GIVEN DATA Start Marker

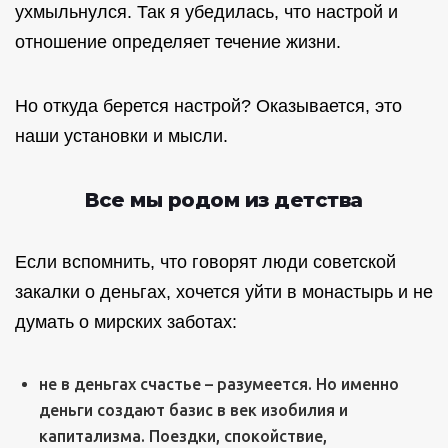
ухмыльнулся. Так я убедилась, что настрой и
отношение определяет течение жизни.
Но откуда берется настрой? Оказывается, это
наши установки и мысли.
Все мы родом из детства
Если вспомнить, что говорят люди советской
закалки о деньгах, хочется уйти в монастырь и не
думать о мирских заботах:
не в деньгах счастье – разумеется. Но именно
деньги создают базис в век изобилия и
капитализма. Поездки, спокойствие,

GIVEN DATA End Marker

* PROBLEM STATEMENT
A single number is the reply: the count of lines in the entries above that have the word "настрой".

* RESPONSE
2